What is the difference between HTTP and HTTPS?
HTTP (Hypertext Transfer Protocol) is the application-layer protocol for transferring web resources — HTML, JSON, images, etc. — between clients and servers. HTTPS is HTTP over TLS (Transport Layer Security). The 'S' stands for secure, and it adds three properties that plain HTTP lacks: confidentiality, integrity, and authentication.
Confidentiality: HTTP transmits everything in plaintext. An attacker who can observe network traffic (on a public Wi-Fi network, through a compromised router, or via ISP-level surveillance) sees headers, cookies, session tokens, and body content verbatim. TLS encrypts the connection with symmetric AES keys established during the handshake, so intercepted traffic is ciphertext.
Integrity: without TLS, an attacker with network access can modify responses in transit — injecting ads into web pages, modifying JavaScript, or changing form data.
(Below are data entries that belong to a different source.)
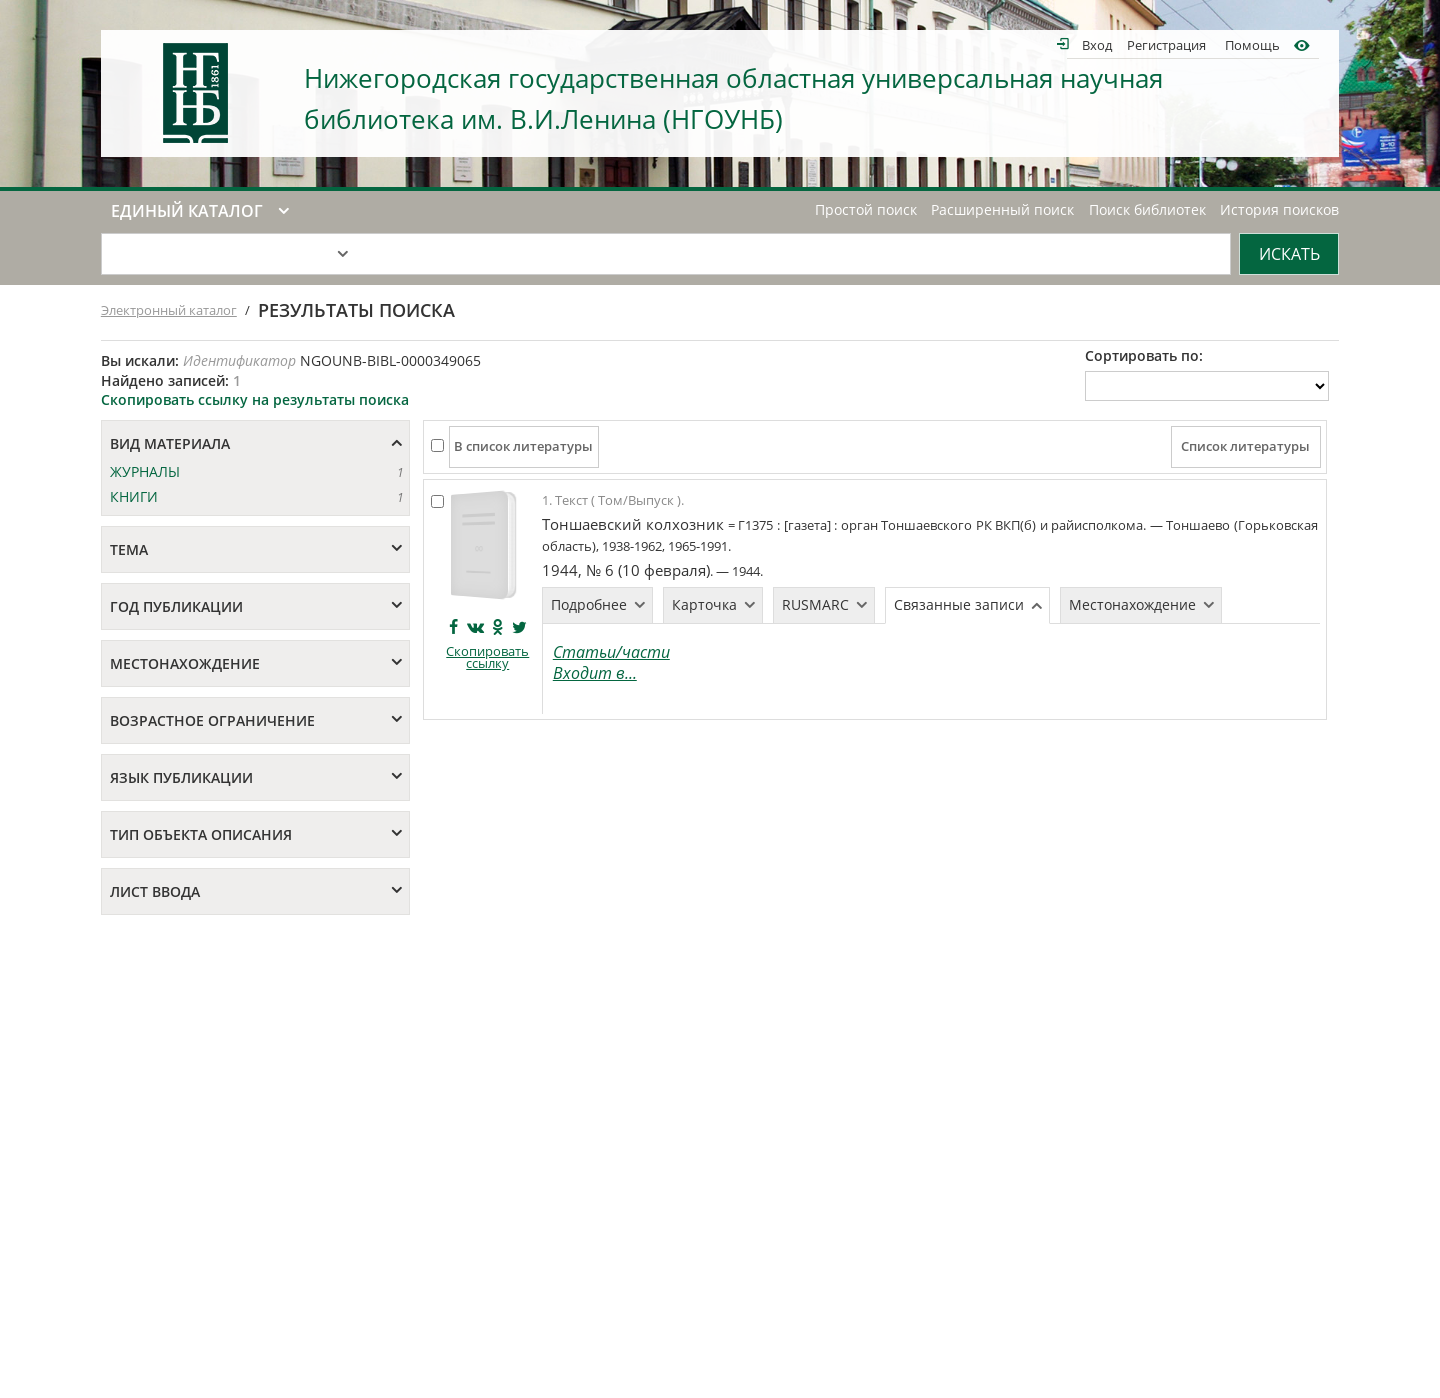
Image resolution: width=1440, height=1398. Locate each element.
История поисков (1279, 210)
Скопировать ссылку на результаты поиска (255, 399)
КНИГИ (134, 496)
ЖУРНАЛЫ (145, 471)
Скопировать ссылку (487, 657)
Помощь (1252, 44)
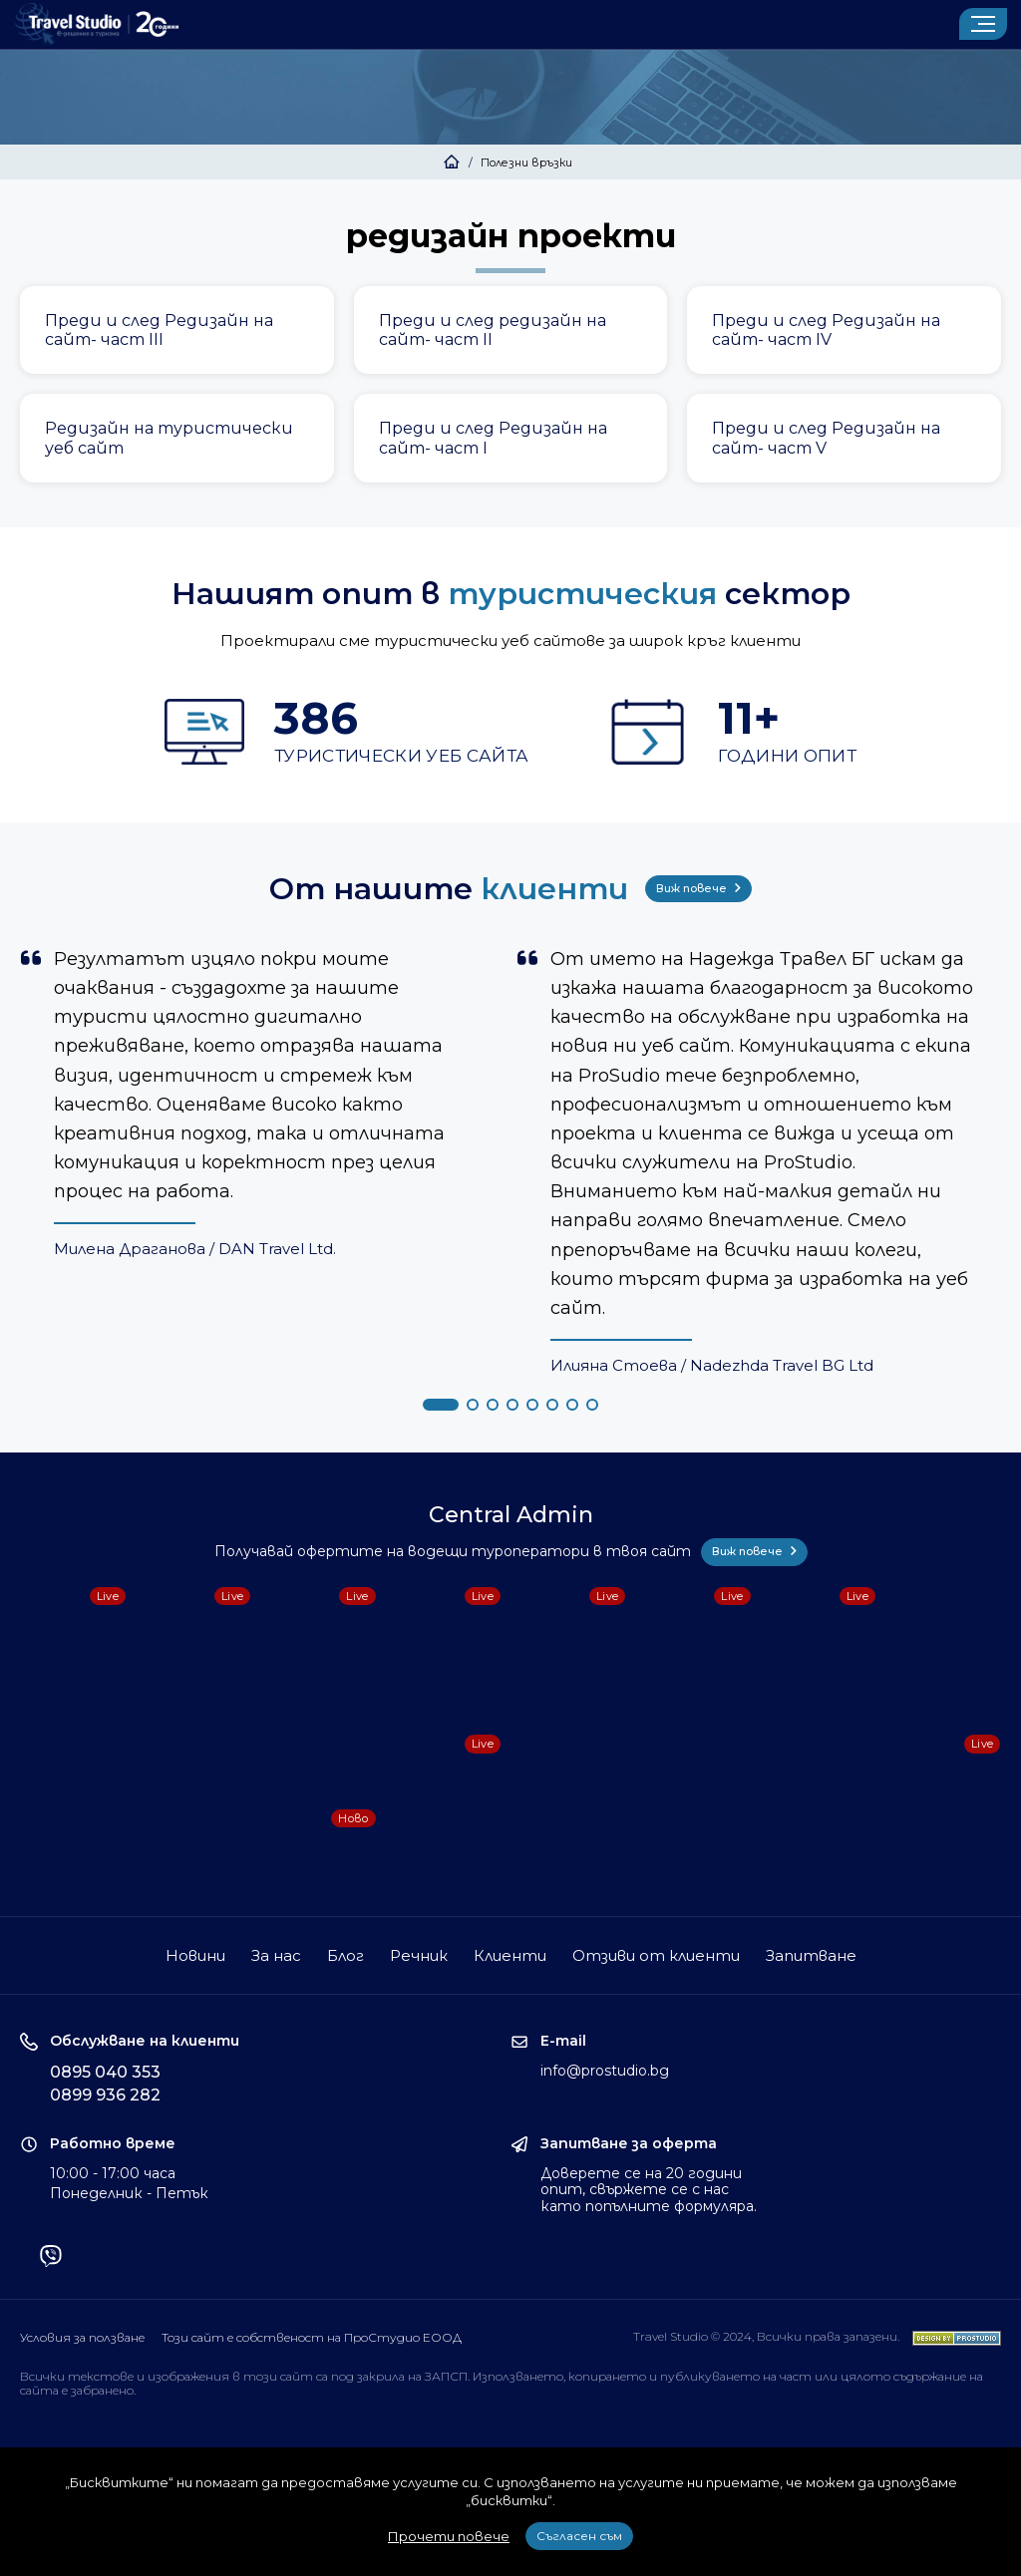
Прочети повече (449, 2536)
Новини (195, 1955)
This is an active man-in-the-middle attack. TLS uses message authentication codes (AES-GCM in TLS 1.3) that detect any modification to the ciphertext.
Authentication: HTTP has no mechanism to verify you're talking to the intended server. HTTPS uses X.509 certificates issued by trusted Certificate Authorities to bind a domain name to a public key. Your browser verifies the certificate chain, ensuring you've reached the actual server and not an impersonator.
Practical implications: cookies sent over HTTP are trivially stolen by anyone on the same network. The `Secure` cookie flag prevents a cookie from being sent over non-HTTPS connections. The `HSTS` (HTTP Strict Transport Security) header instructs browsers to always use HTTPS for a domain, preventing protocol downgrade attacks.
HTTPS adds latency: the TLS handshake requires 1-2 round trips before data flows (TLS 1.3 reduced this to 1 RTT, with 0-RTT resumption for returning visitors). In practice this overhead is small compared to DNS lookup and TCP handshake latency, and HTTPS enables HTTP/2 (which browsers only allow over TLS), which more than compensates through multiplexing and header compression.
HTTPS is now the baseline — browsers flag plain HTTP sites as 'Not Secure', Let's Encrypt provides free certificates, and Google's ranking algorithm favors HTTPS.
| Aspect | HTTP | HTTPS |
|---|---|---|
| Encryption | None — plaintext | TLS — AES symmetric encryption |
| Authentication | None — server identity unverified | X.509 certificates via trusted CAs |
| Integrity | No protection against tampering | AEAD ciphers detect any modification |
| Default port | 80 | 443 |
| Cookie security | Cookies sent in plaintext | Requires Secure flag; HSTS enforces |
| HTTP/2 support | Theoretically yes, practically no | Required by all browsers for HTTP/2 |
| Certificate cost | N/A | Free via Let's Encrypt |
Correctly identifies that HTTPS = HTTP + TLS, explains encryption and server authentication as the key additions, and gives a concrete risk example for plain HTTP (cookie theft, MITM).
All of the above plus: distinguishes all three security properties (confidentiality, integrity, authentication), explains HSTS and the Secure cookie flag, discusses TLS handshake latency and how HTTP/2 compensates, and mentions certificate authorities and the trust chain.